Starting Jan. 1, full-time employees will not receive a 2% cost of living raise if they are at the top of their salary range.
At its meeting Nov. 20, the board of trustees discussed the Annual Compensation Plan, which addresses the allocated budget funds for employee pay.
Inside the plan, the adjustment for a wage cap came after the shift from the original class code pay scale to the newest salary grade system. According to Gloria Maddox-Powell, chief human resource officer, it is designed to better categorize the variety of employee wages.
To address fair wages across the board, Maddox-Powell explained that the raise limit in the grading system will allow newcoming employees to be paid the appropriate amount based on the work they are hired to do.
“We had to acknowledge the people that are outside of that range and to not use that salary and try to map people to it because it’s out of alignment already,” she said.
An example that Maddox-Powell provided was for employees at paygrade one. Their salary can be approved up to the cap of $53,100. Those at that dollar limit and above do not qualify for the cost of living 2% increase. This also applies to the other 12 grades newly created.
While some board members, like Gwendolyn Morrison and Shannon Wood, questioned how the limit would impact employee wages and retention, President Jeanie Deakyne commented that understanding paygrades and workload clarifies how an employee could move from one grade to another through applying for a different position.

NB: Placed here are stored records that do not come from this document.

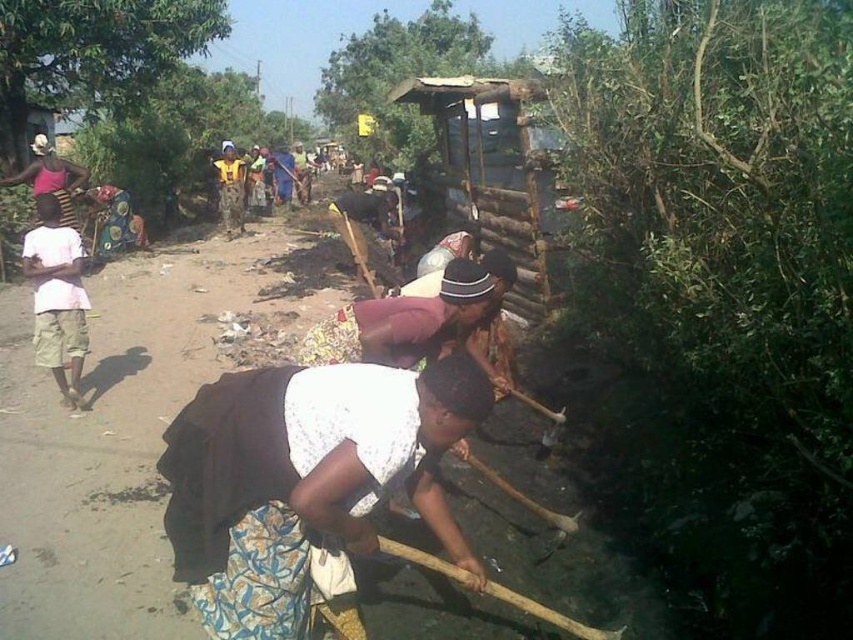 Does green leafy tree at right come behind green leafy tree at upper center?

No.

Is point (751, 56) in front of point (355, 54)?

Yes, it is in front of point (355, 54).

Who is more distant from viewer, (607, 387) or (392, 74)?

The point (392, 74) is behind.

The width and height of the screenshot is (853, 640). I want to click on green leafy tree at right, so tap(723, 291).

Based on the photo, between green leafy tree at right and green leafy tree at upper left, which one is positioned lower?

Positioned lower is green leafy tree at right.

Is point (811, 406) closer to viewer compared to point (86, 10)?

Yes.

Which is behind, point (726, 45) or point (207, 10)?

The point (207, 10) is behind.

Image resolution: width=853 pixels, height=640 pixels. In order to click on green leafy tree at right in this screenshot , I will do pyautogui.click(x=723, y=291).

How much distance is there between green leafy tree at upper left and green leafy tree at upper center?

green leafy tree at upper left and green leafy tree at upper center are 8.35 meters apart.

Does point (189, 51) lie behind point (338, 81)?

That is False.

Locate an element on the screen. This screenshot has width=853, height=640. green leafy tree at upper left is located at coordinates click(x=91, y=52). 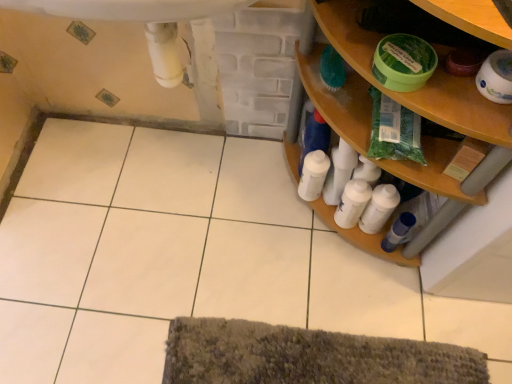 Locate an element on the screen. The image size is (512, 384). unoccupied space behind white glossy bottle at lower right, the 3th toiletry viewed from the right is located at coordinates (278, 158). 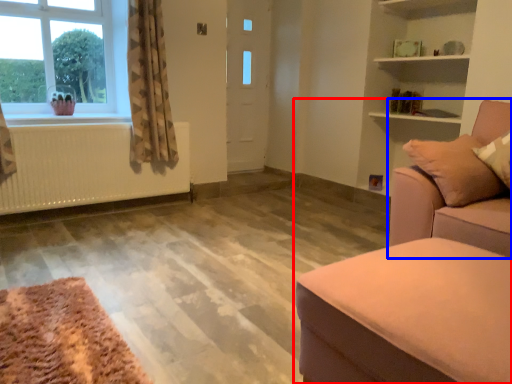 Question: Which object is further to the camera taking this photo, studio couch (highlighted by a red box) or studio couch (highlighted by a blue box)?

Choices:
 (A) studio couch
 (B) studio couch

Answer: (B) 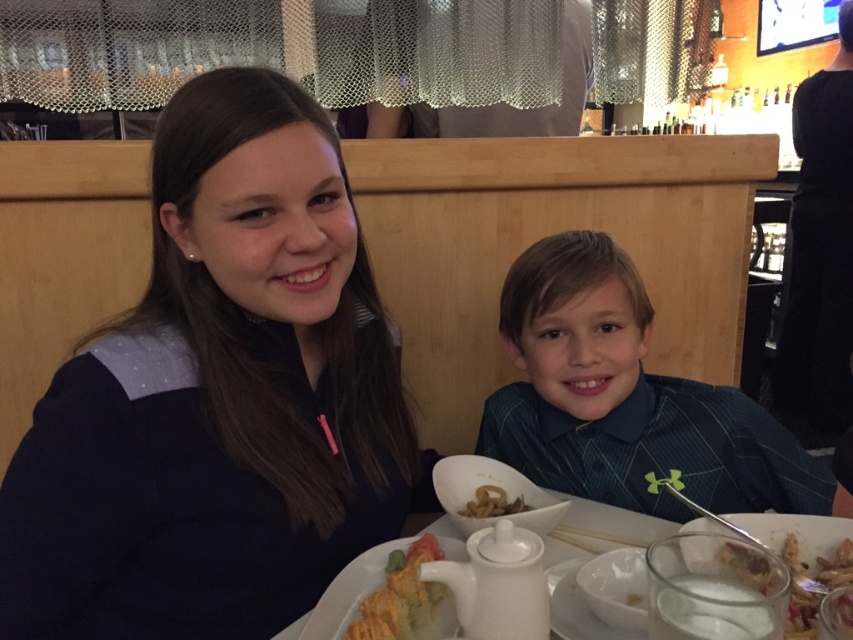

“I will offer up that paygrades do not make the assumption that just because you are in a position for a longer length of time that you get more compensation,” she said. “There are levels of work that are associated with pay grades.”
Though it would pose a limit for the employees who have or will reach the cap, Maddox-Powell said that only 74 employees would be affected by it by January.
Ultimately, the compensation plan passed, and with it the approval for the chancellor’s new base salary of $551,560 and a one-time merit payment of up to $50,000 for meeting the goals the board outlined for her over the past year.
Before voting to approve the salary, however, Trustee Laura Forkner-Pritchett explained her choice to withhold her vote.
“I oppose a salary increase for the chancellor at this time. This is not a reflection of the chancellor’s performance –– rather it is opposition to an increase in spending during a period when our budget is being stretched due to challenging economic conditions,” she said at the meeting.
While property value appraisals have been frozen that limits tax revenue and tuition rates have also been frozen, the salary study restricting increases for employees at the maximum of the salary range led Pritchett to believe that voting now on the chancellor’s salary increase is not fiscally responsible.
“Our priority must be safeguarding public funds and maintaining trust in how we allocate resources,” she said.
Deakyne said that she trusts in the chancellor and her executive team, and that shows in the newest salary contract.
“I will say, as part of this discussion, that this contract does reflect the board’s faith, confidence and overall extreme pride in how you lead this institution,” she said. “We are very grateful for the work that you have demonstrated, and we look forward to your future service and continuation of making us very, very proud.”